▸ **Work instructions**
The answer should consist of each line from the data below that includes "никеля".

▸ **Page images and extracted text**
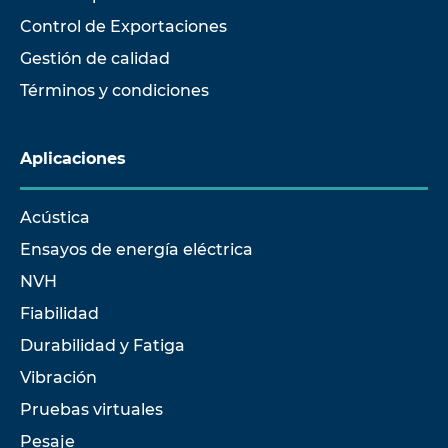
Control de Exportaciones
Gestión de calidad
Términos y condiciones
Aplicaciones
Acústica
Ensayos de energía eléctrica
NVH
Fiabilidad
Durabilidad y Fatiga
Vibración
Pruebas virtuales
Pesaje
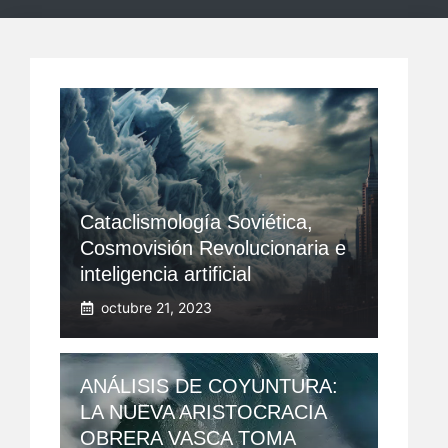
Cataclismología Soviética,
Cosmovisión Revolucionaria e
inteligencia artificial
octubre 21, 2023
ANÁLISIS DE COYUNTURA:
LA NUEVA ARISTOCRACIA
OBRERA VASCA TOMA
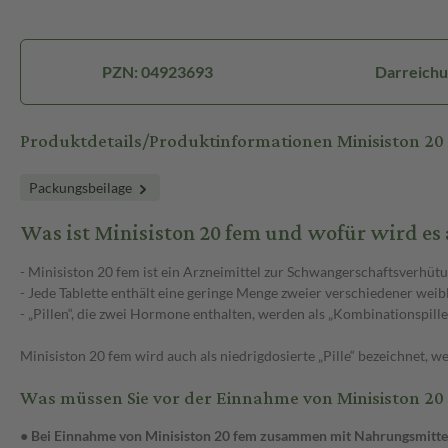
PZN: 04923693
Darreichu
Produktdetails/Produktinformationen Minisiston 20
Packungsbeilage
Was ist Minisiston 20 fem und wofür wird e
- Minisiston 20 fem ist ein Arzneimittel zur Schwangerschaftsverhütung
- Jede Tablette enthält eine geringe Menge zweier verschiedener wei
- „Pillen“, die zwei Hormone enthalten, werden als „Kombinationspille
Minisiston 20 fem wird auch als niedrigdosierte „Pille“ bezeichnet, 
Was müssen Sie vor der Einnahme von Minisiston 20
● Bei Einnahme von Minisiston 20 fem zusammen mit Nahrungsmitte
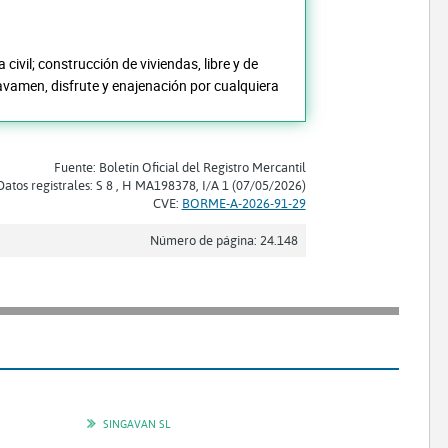
civil; construcción de viviendas, libre y de
gravamen, disfrute y enajenación por cualquiera
Fuente: Boletín Oficial del Registro Mercantil
Datos registrales: S 8 , H MA198378, I/A 1 (07/05/2026)
CVE:
BORME-A-2026-91-29
Número de página: 24.148
SINGAVAN SL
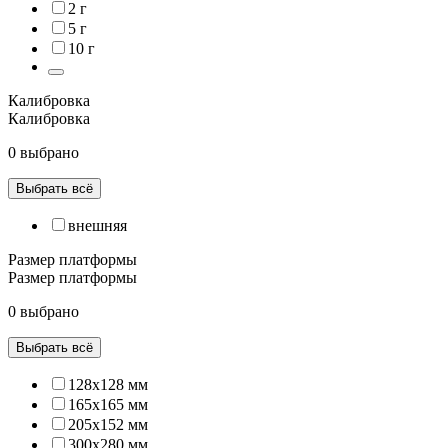
2 г
5 г
10 г
Калибровка
Калибровка
0 выбрано
Выбрать всё
внешняя
Размер платформы
Размер платформы
0 выбрано
Выбрать всё
128х128 мм
165х165 мм
205х152 мм
300х280 мм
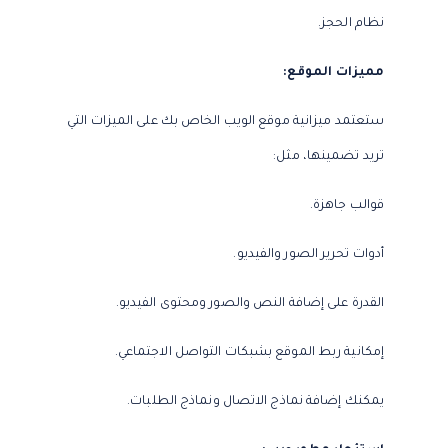
نظام الحجز.
مميزات الموقع:
ستعتمد ميزانية موقع الويب الخاص بك على الميزات التي
تريد تضمينها، مثل:
قوالب جاهزة.
أدوات تحرير الصور والفيديو.
القدرة على إضافة النص والصور ومحتوى الفيديو.
إمكانية ربط الموقع بشبكات التواصل الاجتماعي.
يمكنك إضافة نماذج الاتصال ونماذج الطلبات.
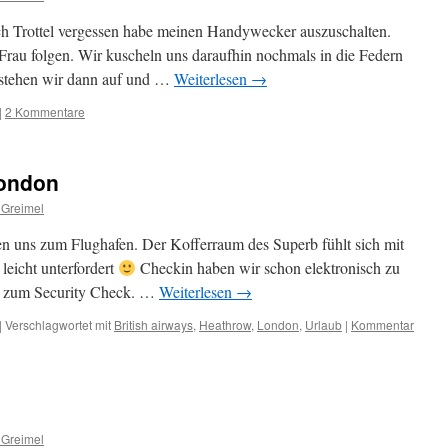
ich Trottel vergessen habe meinen Handywecker auszuschalten.
rau folgen. Wir kuscheln uns daraufhin nochmals in die Federn
 stehen wir dann auf und …
Weiterlesen
→
|
2 Kommentare
London
 Greimel
en uns zum Flughafen. Der Kofferraum des Superb fühlt sich mit
leicht unterfordert
Checkin haben wir schon elektronisch zu
kt zum Security Check. …
Weiterlesen
→
|
Verschlagwortet mit
British airways
,
Heathrow
,
London
,
Urlaub
|
Kommentar
 Greimel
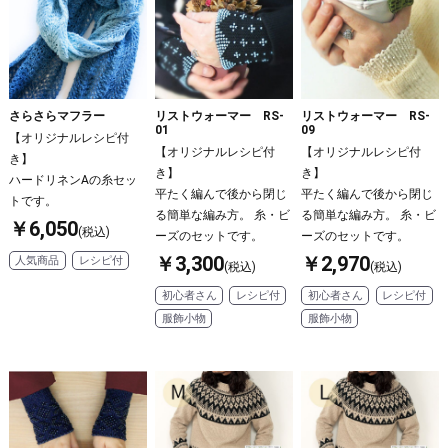
さらさらマフラー
リストウォーマー RS-
リストウォーマー RS-
01
09
【オリジナルレシピ付
【オリジナルレシピ付
【オリジナルレシピ付
き】
き】
き】
ハードリネンAの糸セッ
平たく編んで後から閉じ
平たく編んで後から閉じ
トです。
る簡単な編み方。 糸・ビ
る簡単な編み方。 糸・ビ
￥6,050
(税込)
ーズのセットです。
ーズのセットです。
￥3,300
￥2,970
人気商品
レシピ付
(税込)
(税込)
初心者さん
レシピ付
初心者さん
レシピ付
服飾小物
服飾小物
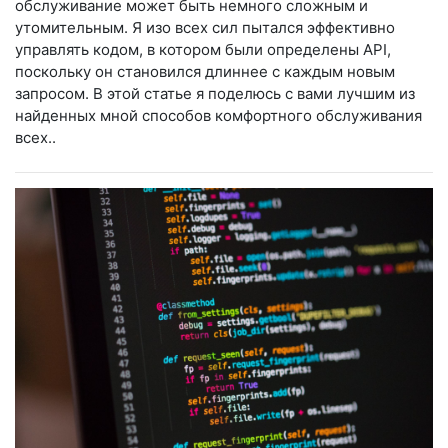
обслуживание может быть немного сложным и
утомительным. Я изо всех сил пытался эффективно
управлять кодом, в котором были определены API,
поскольку он становился длиннее с каждым новым
запросом. В этой статье я поделюсь с вами лучшим из
найденных мной способов комфортного обслуживания
всех..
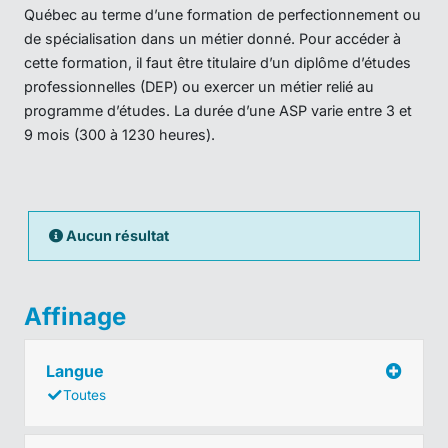
Québec au terme d’une formation de perfectionnement ou
de spécialisation dans un métier donné. Pour accéder à
cette formation, il faut être titulaire d’un diplôme d’études
professionnelles (DEP) ou exercer un métier relié au
programme d’études. La durée d’une ASP varie entre 3 et
9 mois (300 à 1230 heures).
Aucun résultat
Affinage
Langue
Toutes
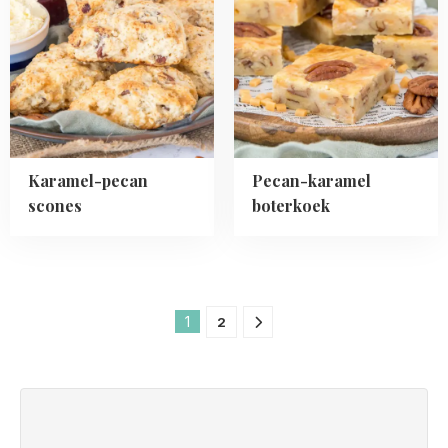
pecan
karamel
scones
boterkoek
Karamel-pecan
Pecan-karamel
scones
boterkoek
1
2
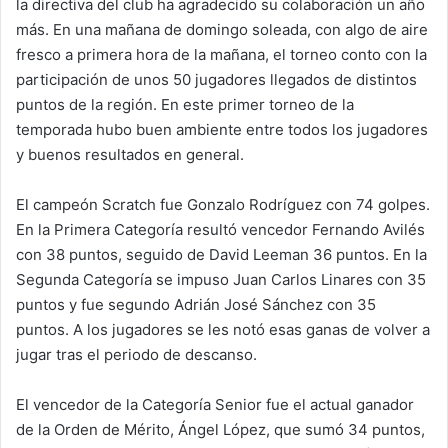
la directiva del club ha agradecido su colaboración un año
más. En una mañana de domingo soleada, con algo de aire
fresco a primera hora de la mañana, el torneo conto con la
participación de unos 50 jugadores llegados de distintos
puntos de la región. En este primer torneo de la
temporada hubo buen ambiente entre todos los jugadores
y buenos resultados en general.
El campeón Scratch fue Gonzalo Rodríguez con 74 golpes.
En la Primera Categoría resultó vencedor Fernando Avilés
con 38 puntos, seguido de David Leeman 36 puntos. En la
Segunda Categoría se impuso Juan Carlos Linares con 35
puntos y fue segundo Adrián José Sánchez con 35
puntos. A los jugadores se les notó esas ganas de volver a
jugar tras el periodo de descanso.
El vencedor de la Categoría Senior fue el actual ganador
de la Orden de Mérito, Ángel López, que sumó 34 puntos,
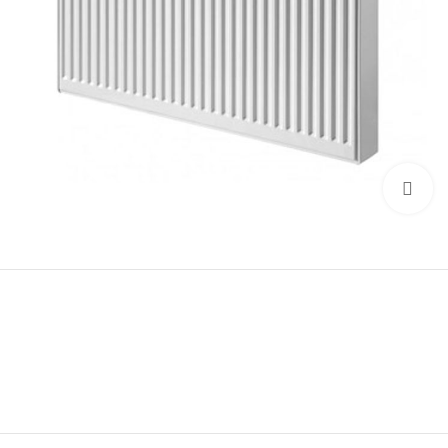
Click to enlarge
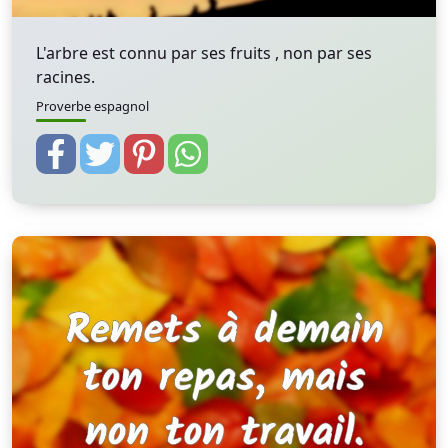
L'arbre est connu par ses fruits , non par ses
racines.
Proverbe espagnol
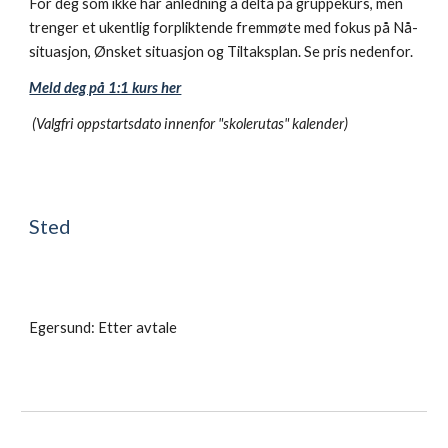
For deg som ikke har anledning å delta på gruppekurs, men
trenger et ukentlig forpliktende fremmøte med fokus på Nå-
situasjon, Ønsket situasjon og Tiltaksplan. Se pris nedenfor.
Meld deg på 1:1 kurs her
(Valgfri oppstartsdato innenfor "skolerutas" kalender)
Sted
Egersund: Etter avtale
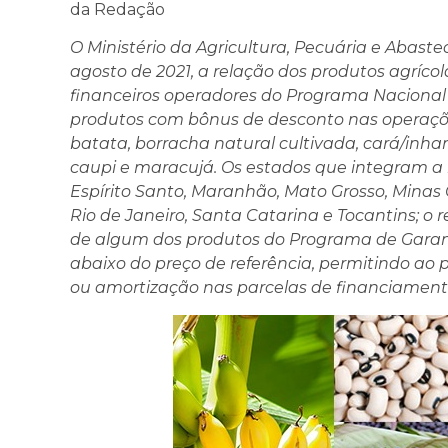
da Redação
O Ministério da Agricultura, Pecuária e Abast
agosto de 2021, a relação dos produtos agríc
financeiros operadores do Programa Nacional d
produtos com bônus de desconto nas operações 
batata, borracha natural cultivada, cará/inham
caupi e maracujá. Os estados que integram a l
Espírito Santo, Maranhão, Mato Grosso, Minas 
Rio de Janeiro, Santa Catarina e Tocantins; 
de algum dos produtos do Programa de Garanti
abaixo do preço de referência, permitindo ao
ou amortização nas parcelas de financiament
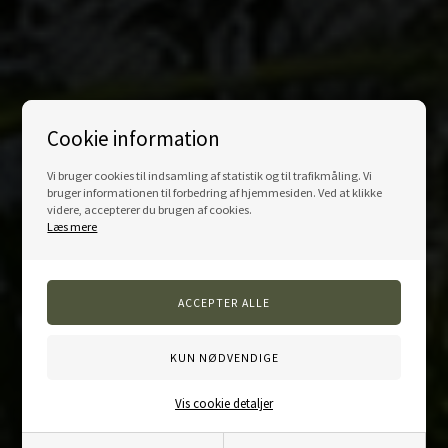
Cookie information
Vi bruger cookies til indsamling af statistik og til trafikmåling. Vi
bruger informationen til forbedring af hjemmesiden. Ved at klikke
videre, accepterer du brugen af cookies.
Læs mere
Vis cookie detaljer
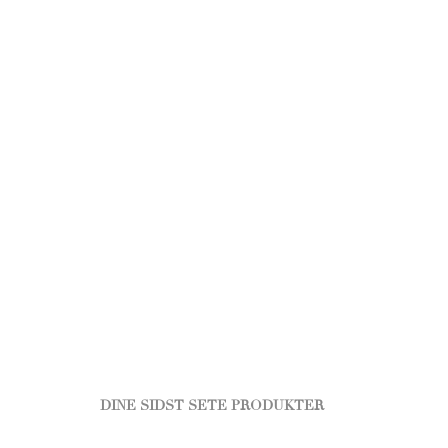
DINE SIDST SETE PRODUKTER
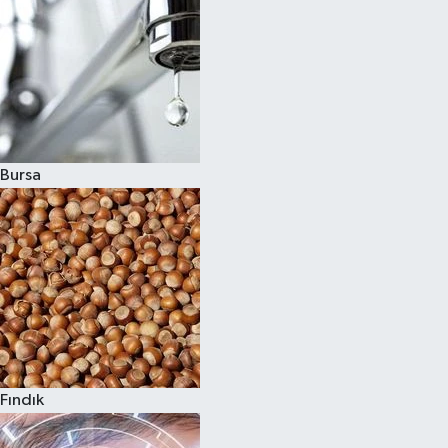
Bursa
Fındık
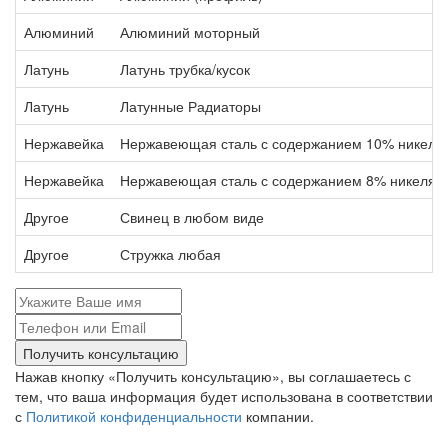
Алюминий
Алюминий моторный
Латунь
Латунь трубка/кусок
Латунь
Латунные Радиаторы
Нержавейка
Нержавеющая сталь с содержанием 10% никеля
Нержавейка
Нержавеющая сталь с содержанием 8% никеля
Другое
Свинец в любом виде
Другое
Стружка любая
Получить консультацию
Нажав кнопку «Получить консультацию», вы соглашаетесь с
тем, что ваша информация будет использована в соответствии
с
Политикой конфиденциальности
компании.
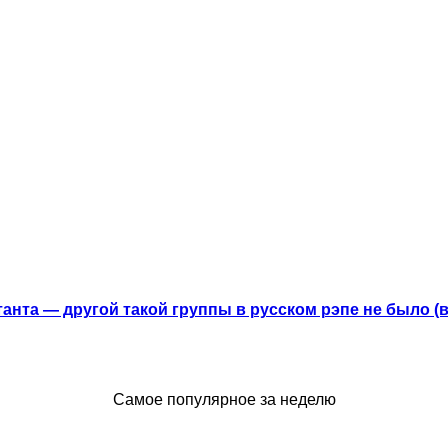
анта — другой такой группы в русском рэпе не было (
Самое популярное за неделю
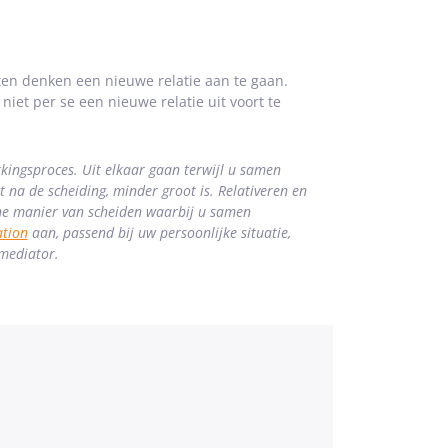
ten denken een nieuwe relatie aan te gaan.
niet per se een nieuwe relatie uit voort te
rkingsproces. Uit elkaar gaan terwijl u samen
 na de scheiding, minder groot is. Relativeren en
jne manier van scheiden waarbij u samen
tion
aan, passend bij uw persoonlijke situatie,
smediator.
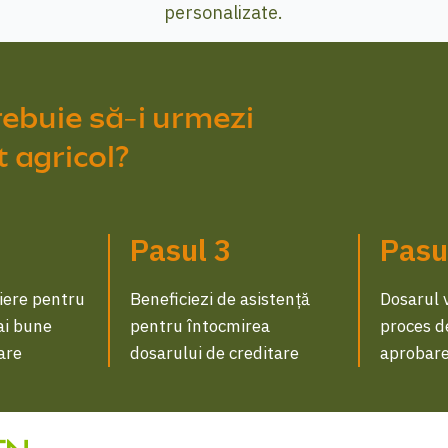
personalizate.
rebuie să-i urmezi
 agricol?
Pasul 3
Pasu
liere pentru
Beneficiezi de asistență
Dosarul 
ai bune
pentru întocmirea
proces de
țare
dosarului de creditare
aprobar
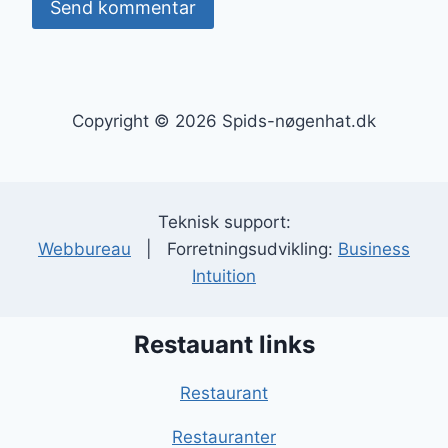
Copyright © 2026 Spids-nøgenhat.dk
Teknisk support:
Webbureau
| Forretningsudvikling:
Business
Intuition
Restauant links
Restaurant
Restauranter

▸ **Written answer**
Нержавеющая сталь с содержанием 10% никеля
Нержавеющая сталь с содержанием 8% никеля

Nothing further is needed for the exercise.